What exactly is divided by 1000? Remember that the whole expression is: function() over (window_definition). So if you want to divide it by 1000, you have to put division at the end of expression, not in the middle. So, the proper query would have:
SELECT department, username, avg( salary ) OVER (partition BY department) / 1000 FROM people ORDER BY department, username LIMIT 20;
Sometimes, people on irc or on mailing lists ask why they can't use window functions in where. Like:
SELECT * FROM people WHERE ROW_NUMBER() OVER (partition BY department ORDER BY salary DESC) < 6;
To get the top-5 most earning people per department. Reason is very simple – window functions are calculated after where, group by and having clauses (but before order by/limit). So if you want such query, you have to use subselect:
SELECT * FROM ( SELECT *, ROW_NUMBER() OVER (partition BY department ORDER BY salary DESC) FROM people ) AS x WHERE ROW_NUMBER < 6 ORDER BY department, salary DESC;
All this means that any developer who is using SQL and database engine that supports window functions – should at the very least play a bit with them to see what is possible, and how.
In my previous posts you can find some examples on how to use them, and what they can be used for, and if anything is not clear – please say so in comments, I'll try to update the post to cover all basic and intermediate corners.
In my experience window functions become problematic as soon as the are used in the context of views. The planner does not seem to be able to figure out the optimum query scheme and as a result extreme long running queries occur
Can never get enough of Windowing queries. Great post again Depesz. I am a heavy user of these and yet learned a few more tricks by reading your article.
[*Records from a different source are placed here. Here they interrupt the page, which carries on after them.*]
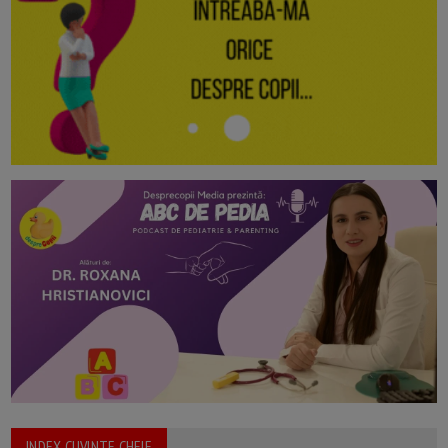
INDEX CUVINTE CHEIE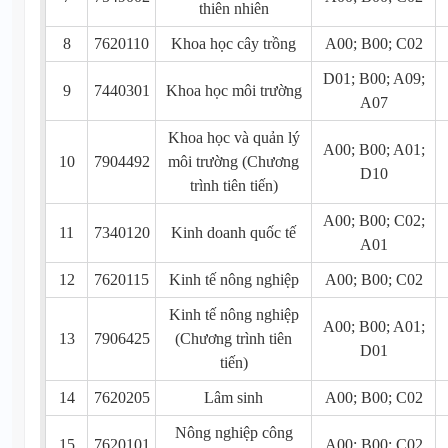
thiên nhiên
8
7620110
Khoa học cây trồng
A00; B00; C02
D01; B00; A09;
9
7440301
Khoa học môi trường
A07
Khoa học và quản lý
A00; B00; A01;
10
7904492
môi trường (Chương
D10
trình tiên tiến)
A00; B00; C02;
11
7340120
Kinh doanh quốc tế
A01
12
7620115
Kinh tế nông nghiệp
A00; B00; C02
Kinh tế nông nghiệp
A00; B00; A01;
13
7906425
(Chương trình tiên
D01
tiến)
14
7620205
Lâm sinh
A00; B00; C02
Nông nghiệp công
15
7620101
A00; B00; C02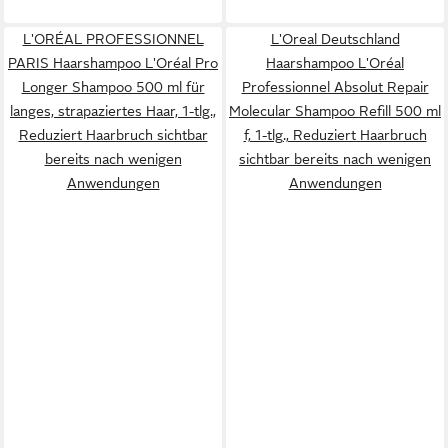
L'ORÉAL PROFESSIONNEL
L'Oreal Deutschland
PARIS Haarshampoo L'Oréal Pro
Haarshampoo L'Oréal
Longer Shampoo 500 ml für
Professionnel Absolut Repair
langes, strapaziertes Haar, 1-tlg.,
Molecular Shampoo Refill 500 ml
Reduziert Haarbruch sichtbar
f, 1-tlg., Reduziert Haarbruch
bereits nach wenigen
sichtbar bereits nach wenigen
Anwendungen
Anwendungen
Thank you for pointing out the `FROM tablename WINDOW window_name AS ()` syntax. I’d missed that in my reading of the documentation and it would’ve been handy to tidy up a couple of queries I’ve done recently.
Window functions have quickly been moving into my “how did I ever do without them” tool-kit. I suspect 9.3’s LATERAL will soon follow.
It’s quite unusual that frames are not more known. I know no better way of writing, for example, cumulative sums (which are used so often in analysis, financial software…). Here’s a good example:
http://stackoverflow.com/questions/11268398/sum-every-3-rows-of-a-table/13140979#13140979
They know window functions well (lag, lead and what not), but in my oppinion it’s the wrong tool for the job. Using frames in this case is a solution to that whole class of problems.
Best regards from me. I follow your blog religiously.
@Milos:
I think the correct term is rolling average. as cumultive sum is simply sum(x) over (order by …).
Sure – in such case frame clauses are the best solution.
Is the avg for Archives correct?
@johnf:
yes, it is – if you think it’s wrong because shown salaries don’t give this average – it’s because only 2 rows from archives are shown, but as you can see in next query, total number of rows for archives is higher, but “limit 20” is hiding them.
Please note – you can download the data that I ran those queries on, and check for yourself.
Great article I learned a lot. A couple of hints for improving it would to offer more explanation of the the window frame that the count(*) applies too in the example where you introduce the ORDER BY caluse.
@Anonymous:
I thought that this example:
select
department,
username,
count(*) over (partition by department),
count(*) over (partition by department order by username)
from people
order by department, username limit 20;
showed the difference good enough. I mean – I can’t figure out what I could say, that this example doesn’t show.